THE PROBLEM »
Each record, minus any picture, should be returned exactly as written.
[Opening SUPPLIED MATERIAL section]
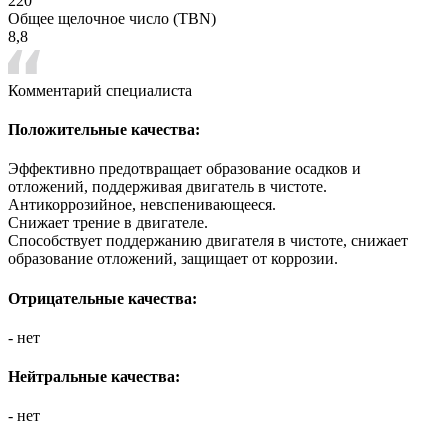
220
Общее щелочное число (TBN)
8,8
Комментарий специалиста
Положительные качества:
Эффективно предотвращает образование осадков и
отложений, поддерживая двигатель в чистоте.
Антикоррозийное, невспенивающееся.
Снижает трение в двигателе.
Способствует поддержанию двигателя в чистоте, снижает
образование отложений, защищает от коррозии.
Отрицательные качества:
- нет
Нейтральные качества:
- нет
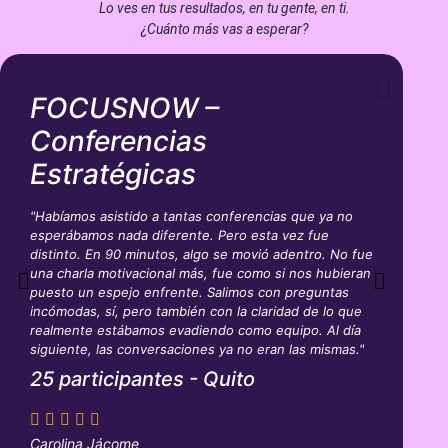
Lo ves en tus resultados, en tu gente, en ti.
¿Cuánto más vas a esperar?
FOCUSNOW –
Conferencias
V
Estratégicas
"Y
na
"Habíamos asistido a tantas conferencias que ya no
si
esperábamos nada diferente. Pero esta vez fue
en
distinto. En 90 minutos, algo se movió adentro. No fue
pa
una charla motivacional más, fue como si nos hubieran
in
puesto un espejo enfrente. Salimos con preguntas
pe
incómodas, sí, pero también con la claridad de lo que
me
realmente estábamos evadiendo como equipo. Al día
ca
siguiente, las conversaciones ya no eran las mismas."
G
25 participantes - Quito
D
Carolina Jácome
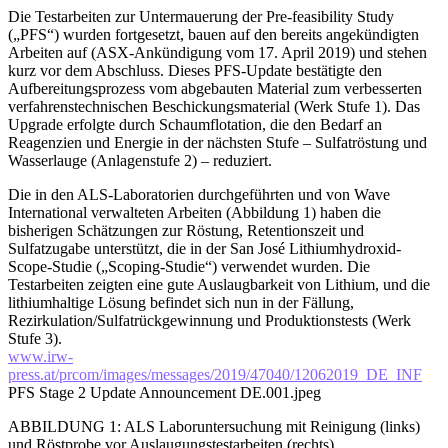
Die Testarbeiten zur Untermauerung der Pre-feasibility Study
(„PFS“) wurden fortgesetzt, bauen auf den bereits angekündigten
Arbeiten auf (ASX-Ankündigung vom 17. April 2019) und stehen
kurz vor dem Abschluss. Dieses PFS-Update bestätigte den
Aufbereitungsprozess vom abgebauten Material zum verbesserten
verfahrenstechnischen Beschickungsmaterial (Werk Stufe 1). Das
Upgrade erfolgte durch Schaumflotation, die den Bedarf an
Reagenzien und Energie in der nächsten Stufe – Sulfatröstung und
Wasserlauge (Anlagenstufe 2) – reduziert.
Die in den ALS-Laboratorien durchgeführten und von Wave
International verwalteten Arbeiten (Abbildung 1) haben die
bisherigen Schätzungen zur Röstung, Retentionszeit und
Sulfatzugabe unterstützt, die in der San José Lithiumhydroxid-
Scope-Studie („Scoping-Studie“) verwendet wurden. Die
Testarbeiten zeigten eine gute Auslaugbarkeit von Lithium, und die
lithiumhaltige Lösung befindet sich nun in der Fällung,
Rezirkulation/Sulfatrückgewinnung und Produktionstests (Werk
Stufe 3).
www.irw-
press.at/prcom/images/messages/2019/47040/12062019_DE_INF
PFS Stage 2 Update Announcement DE.001.jpeg
ABBILDUNG 1: ALS Laboruntersuchung mit Reinigung (links)
und Röstprobe vor Auslaugungstestarbeiten (rechts).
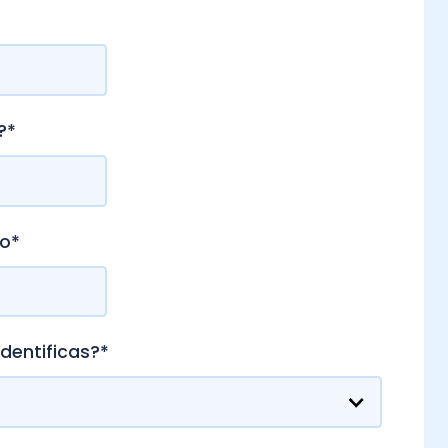
s?
*
lítica de privacidad y cookies
de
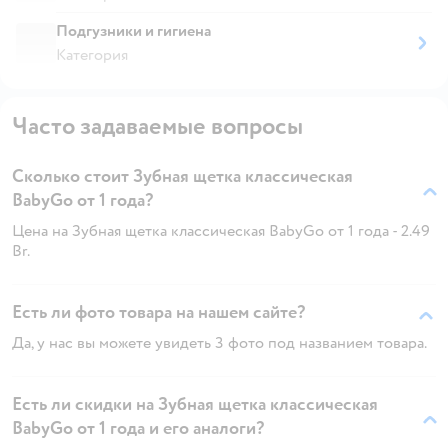
Подгузники и гигиена
Категория
Часто задаваемые вопросы
Сколько стоит Зубная щетка классическая
BabyGo от 1 года?
Цена на Зубная щетка классическая BabyGo от 1 года - 2.49
Br.
Есть ли фото товара на нашем сайте?
Да, у нас вы можете увидеть 3 фото под названием товара.
Есть ли скидки на Зубная щетка классическая
BabyGo от 1 года и его аналоги?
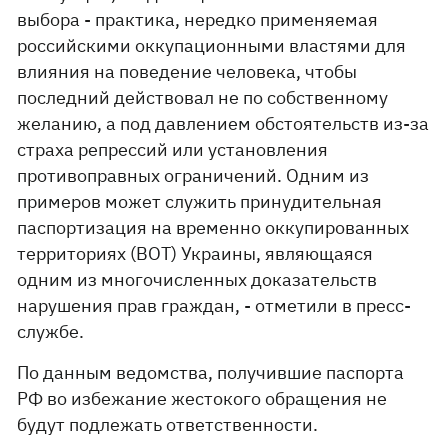
выбора - практика, нередко применяемая
российскими оккупационными властями для
влияния на поведение человека, чтобы
последний действовал не по собственному
желанию, а под давлением обстоятельств из-за
страха репрессий или установления
противоправных ограничений. Одним из
примеров может служить принудительная
паспортизация на временно оккупированных
территориях (ВОТ) Украины, являющаяся
одним из многочисленных доказательств
нарушения прав граждан, - отметили в пресс-
службе.
По данным ведомства, получившие паспорта
РФ во избежание жестокого обращения не
будут подлежать ответственности.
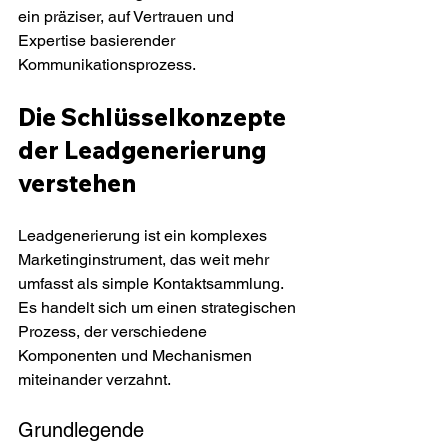
ein präziser, auf Vertrauen und 
Expertise basierender 
Kommunikationsprozess.
Die Schlüsselkonzepte 
der Leadgenerierung 
verstehen
Leadgenerierung ist ein komplexes 
Marketinginstrument, das weit mehr 
umfasst als simple Kontaktsammlung. 
Es handelt sich um einen strategischen 
Prozess, der verschiedene 
Komponenten und Mechanismen 
miteinander verzahnt.
Grundlegende 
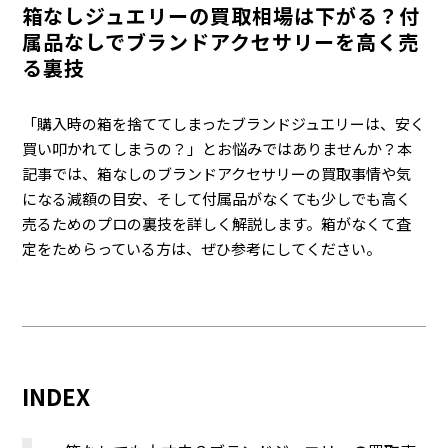
箱なしジュエリーの買取相場は下がる？付
属品なしでブランドアクセサリーを高く売
る裏技
「購入時の箱を捨ててしまったブランドジュエリーは、安く
買い叩かれてしまうの？」とお悩みではありませんか？本
記事では、箱なしのブランドアクセサリーの買取事情や気
になる減額の目安、そして付属品がなくても少しでも高く
売るためのプロの裏技を詳しく解説します。箱がなくて査
定をためらっている方は、ぜひ参考にしてください。
INDEX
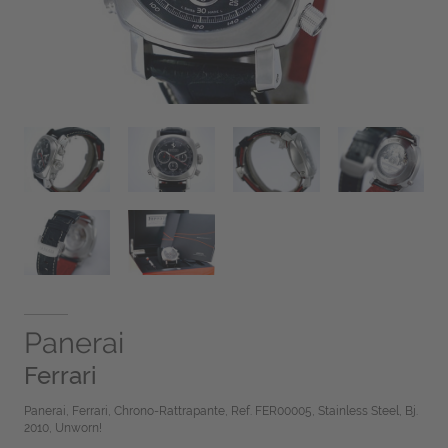
Panerai
Ferrari
Panerai, Ferrari, Chrono-Rattrapante, Ref. FER00005, Stainless Steel, Bj.
2010, Unworn!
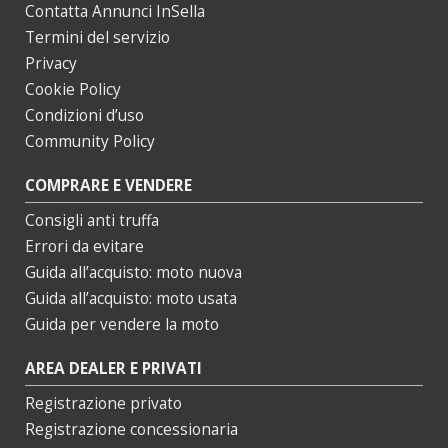
Contatta Annunci InSella
Termini del servizio
Privacy
Cookie Policy
Condizioni d’uso
Community Policy
COMPRARE E VENDERE
Consigli anti truffa
Errori da evitare
Guida all’acquisto: moto nuova
Guida all’acquisto: moto usata
Guida per vendere la moto
AREA DEALER E PRIVATI
Registrazione privato
Registrazione concessionaria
[Closing SUPPLIED MATERIAL section]
SOLUTION »
220
Общее щелочное число (TBN)
8,8
Комментарий специалиста
Положительные качества:
Эффективно предотвращает образование осадков и
отложений, поддерживая двигатель в чистоте.
Антикоррозийное, невспенивающееся.
Снижает трение в двигателе.
Способствует поддержанию двигателя в чистоте, снижает
образование отложений, защищает от коррозии.
Отрицательные качества:
- нет
Нейтральные качества:
- нет
Lo ves en tus resultados, en tu gente, en ti.
¿Cuánto más vas a esperar?
FOCUSNOW –
Conferencias
V
Estratégicas
"Y
na
"Habíamos asistido a tantas conferencias que ya no
si
esperábamos nada diferente. Pero esta vez fue
en
distinto. En 90 minutos, algo se movió adentro. No fue
pa
una charla motivacional más, fue como si nos hubieran
in
puesto un espejo enfrente. Salimos con preguntas
pe
incómodas, sí, pero también con la claridad de lo que
me
realmente estábamos evadiendo como equipo. Al día
ca
siguiente, las conversaciones ya no eran las mismas."
G
25 participantes - Quito
D
Carolina Jácome
Die Testarbeiten zur Untermauerung der Pre-feasibility Study
(„PFS“) wurden fortgesetzt, bauen auf den bereits angekündigten
Arbeiten auf (ASX-Ankündigung vom 17. April 2019) und stehen
kurz vor dem Abschluss. Dieses PFS-Update bestätigte den
Aufbereitungsprozess vom abgebauten Material zum verbesserten
verfahrenstechnischen Beschickungsmaterial (Werk Stufe 1). Das
Upgrade erfolgte durch Schaumflotation, die den Bedarf an
Reagenzien und Energie in der nächsten Stufe – Sulfatröstung und
Wasserlauge (Anlagenstufe 2) – reduziert.
Die in den ALS-Laboratorien durchgeführten und von Wave
International verwalteten Arbeiten (Abbildung 1) haben die
bisherigen Schätzungen zur Röstung, Retentionszeit und
Sulfatzugabe unterstützt, die in der San José Lithiumhydroxid-
Scope-Studie („Scoping-Studie“) verwendet wurden. Die
Testarbeiten zeigten eine gute Auslaugbarkeit von Lithium, und die
lithiumhaltige Lösung befindet sich nun in der Fällung,
Rezirkulation/Sulfatrückgewinnung und Produktionstests (Werk
Stufe 3).
www.irw-
press.at/prcom/images/messages/2019/47040/12062019_DE_INF
PFS Stage 2 Update Announcement DE.001.jpeg
ABBILDUNG 1: ALS Laboruntersuchung mit Reinigung (links)
und Röstprobe vor Auslaugungstestarbeiten (rechts).
s?
*
lítica de privacidad y cookies
de
Подгузники и гигиена
Категория
Часто задаваемые вопросы
Сколько стоит Зубная щетка классическая
BabyGo от 1 года?
Цена на Зубная щетка классическая BabyGo от 1 года - 2.49
Br.
Есть ли фото товара на нашем сайте?
Да, у нас вы можете увидеть 3 фото под названием товара.
Есть ли скидки на Зубная щетка классическая
BabyGo от 1 года и его аналоги?
выбора - практика, нередко применяемая
российскими оккупационными властями для
влияния на поведение человека, чтобы
последний действовал не по собственному
желанию, а под давлением обстоятельств из-за
страха репрессий или установления
противоправных ограничений. Одним из
примеров может служить принудительная
паспортизация на временно оккупированных
территориях (ВОТ) Украины, являющаяся
одним из многочисленных доказательств
нарушения прав граждан, - отметили в пресс-
службе.
По данным ведомства, получившие паспорта
РФ во избежание жестокого обращения не
будут подлежать ответственности.
ein präziser, auf Vertrauen und 
Expertise basierender 
Kommunikationsprozess.
Die Schlüsselkonzepte 
der Leadgenerierung 
verstehen
Leadgenerierung ist ein komplexes 
Marketinginstrument, das weit mehr 
umfasst als simple Kontaktsammlung. 
Es handelt sich um einen strategischen 
Prozess, der verschiedene 
Komponenten und Mechanismen 
miteinander verzahnt.
Grundlegende 
箱なしジュエリーの買取相場は下がる？付
属品なしでブランドアクセサリーを高く売
る裏技
「購入時の箱を捨ててしまったブランドジュエリーは、安く
買い叩かれてしまうの？」とお悩みではありませんか？本
記事では、箱なしのブランドアクセサリーの買取事情や気
になる減額の目安、そして付属品がなくても少しでも高く
売るためのプロの裏技を詳しく解説します。箱がなくて査
定をためらっている方は、ぜひ参考にしてください。
INDEX
Panerai
Ferrari
Panerai, Ferrari, Chrono-Rattrapante, Ref. FER00005, Stainless Steel, Bj.
2010, Unworn!
Contatta Annunci InSella
Termini del servizio
Privacy
Cookie Policy
Condizioni d’uso
Community Policy
COMPRARE E VENDERE
Consigli anti truffa
Errori da evitare
Guida all’acquisto: moto nuova
Guida all’acquisto: moto usata
Guida per vendere la moto
AREA DEALER E PRIVATI
Registrazione privato
Registrazione concessionaria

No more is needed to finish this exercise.